1919 marks 400 years since the first enslaved Africans were brought to North America. Our history is forever entwined with this event. The history of slavery is the history of America. Much of this nation was built on the backs of slaves.
Read this piece for a bit of history.
1619: 400 years ago, a ship arrived in Virginia, bearing human cargo
While many institutions around VA are recognizing this anniversary, the University of Richmond has chosen to focus on 1919 and the legacies of race.

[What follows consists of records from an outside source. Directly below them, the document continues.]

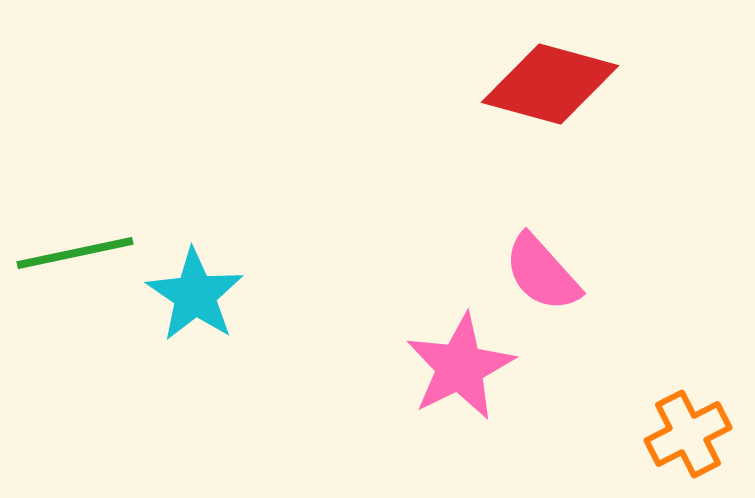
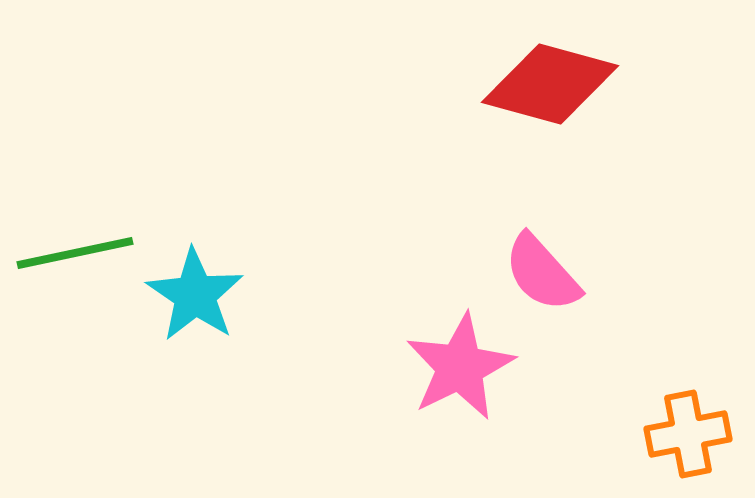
orange cross: rotated 16 degrees clockwise
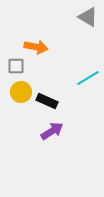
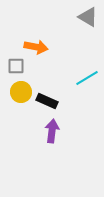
cyan line: moved 1 px left
purple arrow: rotated 50 degrees counterclockwise
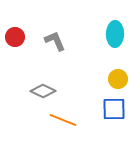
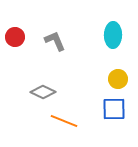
cyan ellipse: moved 2 px left, 1 px down
gray diamond: moved 1 px down
orange line: moved 1 px right, 1 px down
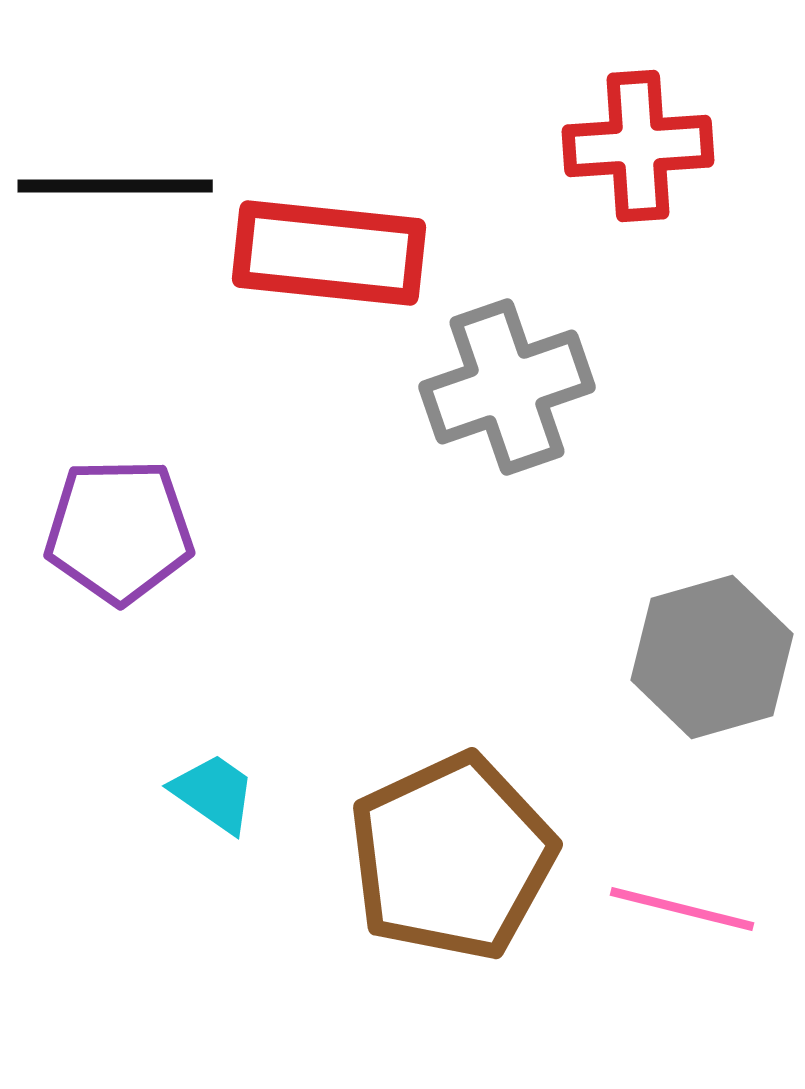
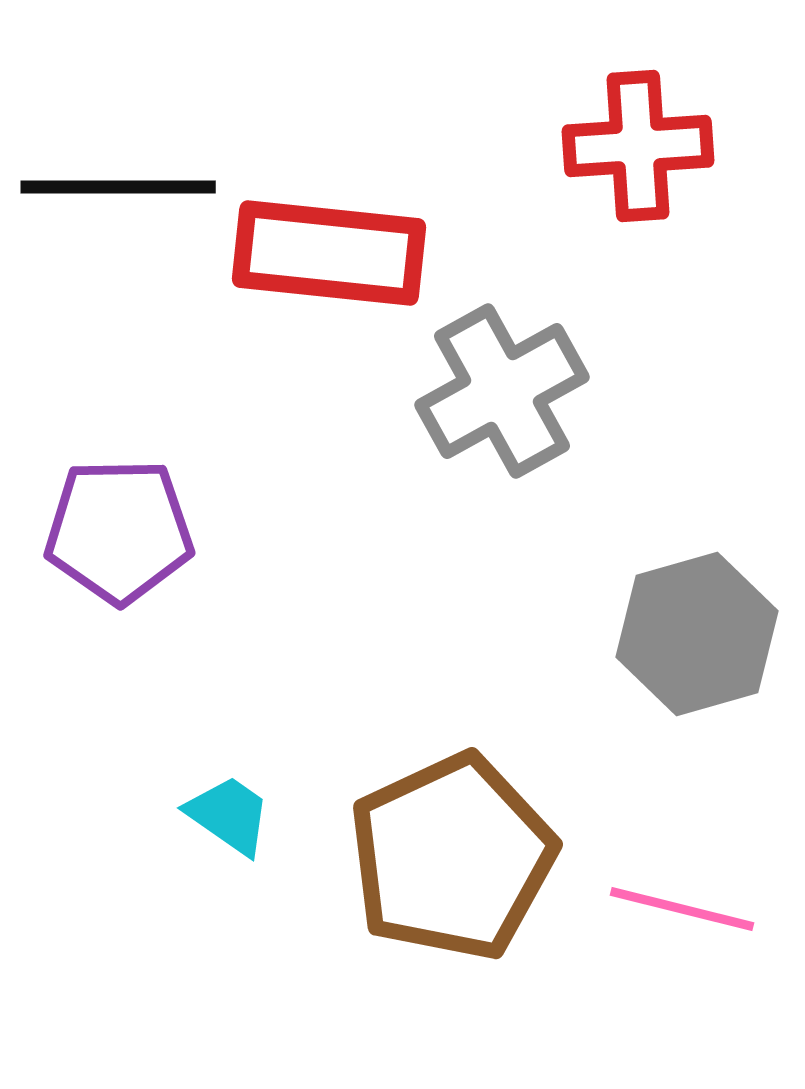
black line: moved 3 px right, 1 px down
gray cross: moved 5 px left, 4 px down; rotated 10 degrees counterclockwise
gray hexagon: moved 15 px left, 23 px up
cyan trapezoid: moved 15 px right, 22 px down
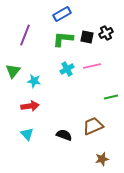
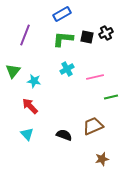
pink line: moved 3 px right, 11 px down
red arrow: rotated 126 degrees counterclockwise
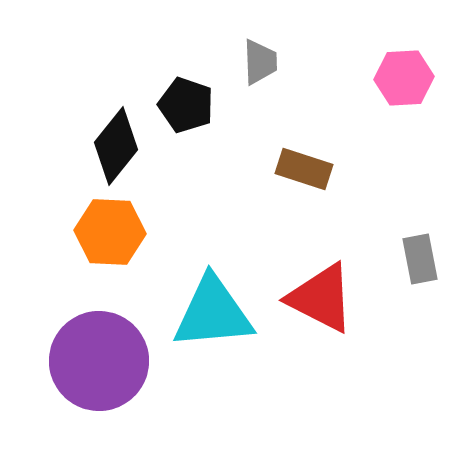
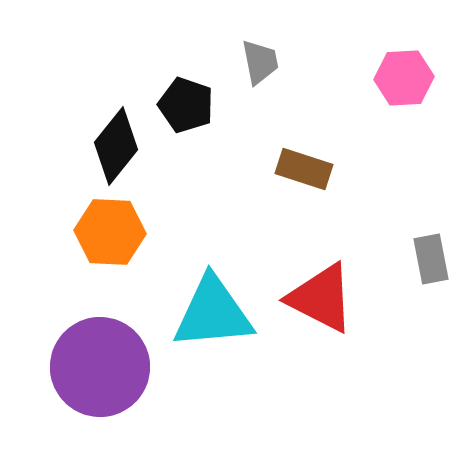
gray trapezoid: rotated 9 degrees counterclockwise
gray rectangle: moved 11 px right
purple circle: moved 1 px right, 6 px down
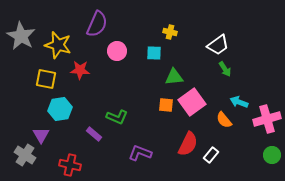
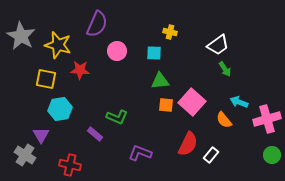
green triangle: moved 14 px left, 4 px down
pink square: rotated 12 degrees counterclockwise
purple rectangle: moved 1 px right
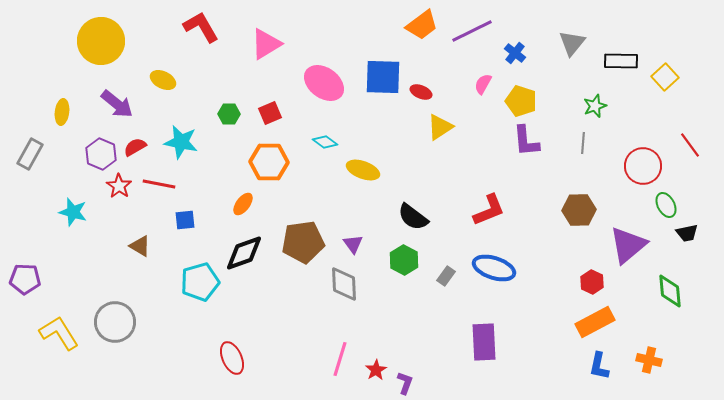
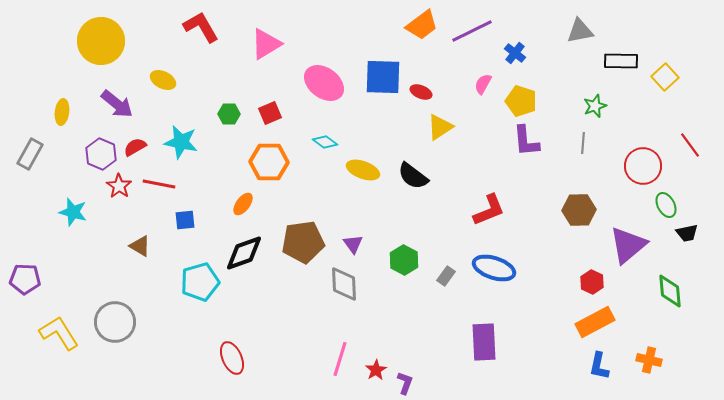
gray triangle at (572, 43): moved 8 px right, 12 px up; rotated 40 degrees clockwise
black semicircle at (413, 217): moved 41 px up
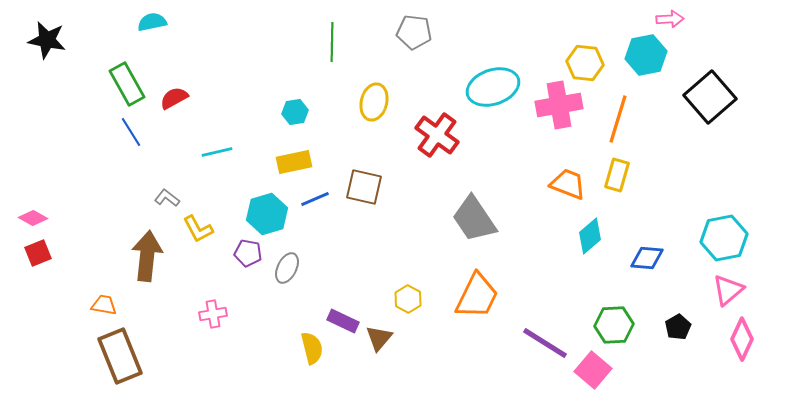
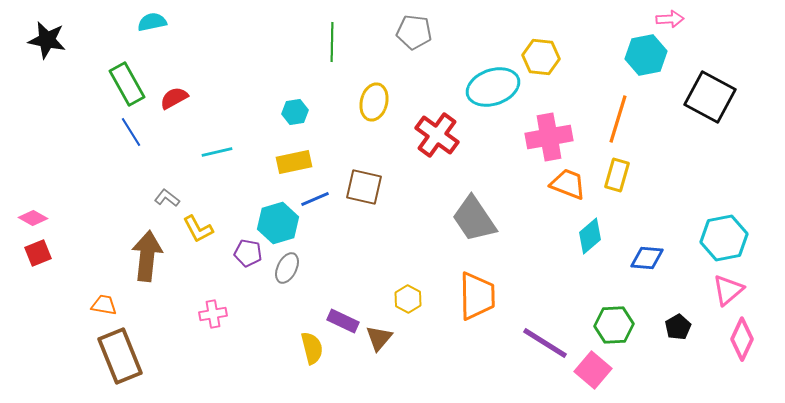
yellow hexagon at (585, 63): moved 44 px left, 6 px up
black square at (710, 97): rotated 21 degrees counterclockwise
pink cross at (559, 105): moved 10 px left, 32 px down
cyan hexagon at (267, 214): moved 11 px right, 9 px down
orange trapezoid at (477, 296): rotated 27 degrees counterclockwise
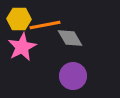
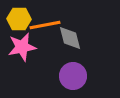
gray diamond: rotated 16 degrees clockwise
pink star: rotated 16 degrees clockwise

On March 1st and 2nd, UR will host a conference entitled 1919 And Its Legacies: Race, Nation, and Conflict. On Friday there will be panel sessions on the topics of Suppression & Surveillance and Revolutions, Global & Local. The day will culminate in a keynote speech delivered by Dr. Ibram X. Kendi, Professor of History and International Relations and Director of the Antiracist Research and Policy Center at American University. On Saturday, there will be a free teacher institute. The Teacher Institute aims to provide Richmond-area high school social studies teachers with both content and pedagogy focused on how to use the events of 1919 as a way of deepening and internationalizing their teaching of World War I and the Civil Rights Movement—and making connections between events in Richmond and the wider world.
Even though the institute is aimed at middle and high school teachers, anyone with an interest in history and social studies teaching will benefit.